This a question that I have asked for several years now. Normally by this time of the year when I get gas in my pickup I have to wash the wind shield that I can see the road in front of me because it is covered with insects. My question is where are the insects going? I look around at other people in the gas station and I see no one else washing their wind shields either. Maybe someone out there can explain it to me.


----------



## sqkcrk

We add new mulch to our flower garden and under our shrubs every year. Where does it go? Why do we have to keep adding it? 

Apparently the CCD problem started before it was noticed in 2006. But, exactly when is hard to tell.

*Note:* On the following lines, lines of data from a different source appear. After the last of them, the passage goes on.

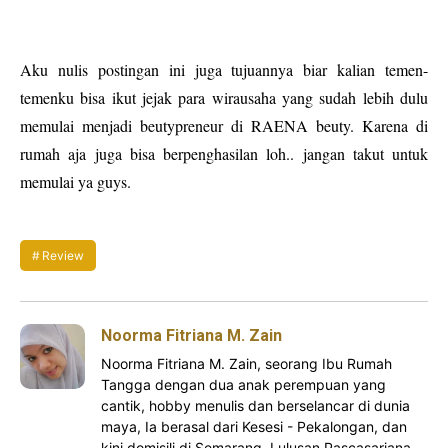
Aku nulis postingan ini juga tujuannya biar kalian temen-
temenku bisa ikut jejak para wirausaha yang sudah lebih dulu
memulai menjadi beutypreneur di RAENA beuty. Karena di
rumah aja juga bisa berpenghasilan loh.. jangan takut untuk
memulai ya guys.
Review
Noorma Fitriana M. Zain
Noorma Fitriana M. Zain, seorang Ibu Rumah
Tangga dengan dua anak perempuan yang
cantik, hobby menulis dan berselancar di dunia
maya, Ia berasal dari Kesesi - Pekalongan, dan
kini domisili di Semarang. Lulusan Pascasarjana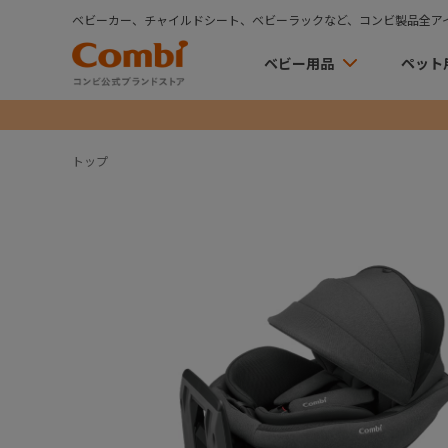
ベビーカー、チャイルドシート、ベビーラックなど、コンビ製品全ア
ベビー用品
ペット
トップ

It could have been in 1986 when Varroa arrived here.


----------



## clyderoad

eccookbees said:


> This a question that I have asked for several years now. Normally by this time of the year when I get gas in my pickup I have to wash the wind shield that I can see the road in front of me because it is covered with insects. My question is where are the insects going? I look around at other people in the gas station and I see no one else washing their wind shields either. Maybe someone out there can explain it to me.


plenty of bugs here. plenty in PA too as they had to close a bridge due to the May flies making visibility zero just a day or two ago.
There are lots of chemicals used here on the vineyards, sod farms, plant nurseries, corn, pumpkins, apples, peaches, tidal areas for mosquito control too.


----------



## eccookbees

I believe that roundup was started to be used in the late 1950s or early 1960s. When it was first used around here it was applied with rope wicks on the front of tractors. Any plant that came in contact with the rope wick would get roundup and die. I thought myself that this was great because I did not have to get out in the field with a corn knife and cut weeds out of the field when it was 110 and no breeze and every hungry insect chewing on your body and sweat in yours eyes. But now anything that is not roundup ready is going to die. As far as looking at the soil that has had so much chemicals put on it there no fishing worms, grubs or other composting good bacteria left in the ground. At one time without thinking I took a backpack sprayer of herbicide and sprayed weeds around my house that were flowering and not thinking what I was doing I killed alot of my own honeybees.


----------



## Andrew Dewey

I got all bent out of shape yesterday over an e-mail that laid the blame for CCD solely on neonics. It turns out that the e-mail was written by an intern and they got their facts very wrong. A correction was to have been sent today.

My sense is that the public likes solutions (or at least causes) that seem nice and simple; Unfortunately, that doesn't work so well with complex problems such as those described by CCD symptoms.

I have more concern over home owner use of pesticides than I do over ag uses. At least ag applicators have had some training and if they ignore the label for economic (overtime to apply at night) or convenience, they are clearly guilty of violating the law. Homeowners I think are paying more attention to the advertisements, packaging and merchandise displays than the product label. Hey if a product is sold at ____ it must be ok to use. And if a little is good, a whole lot must be better! Their misuse of legal products is big time problematic, something I wish I had a good answer for.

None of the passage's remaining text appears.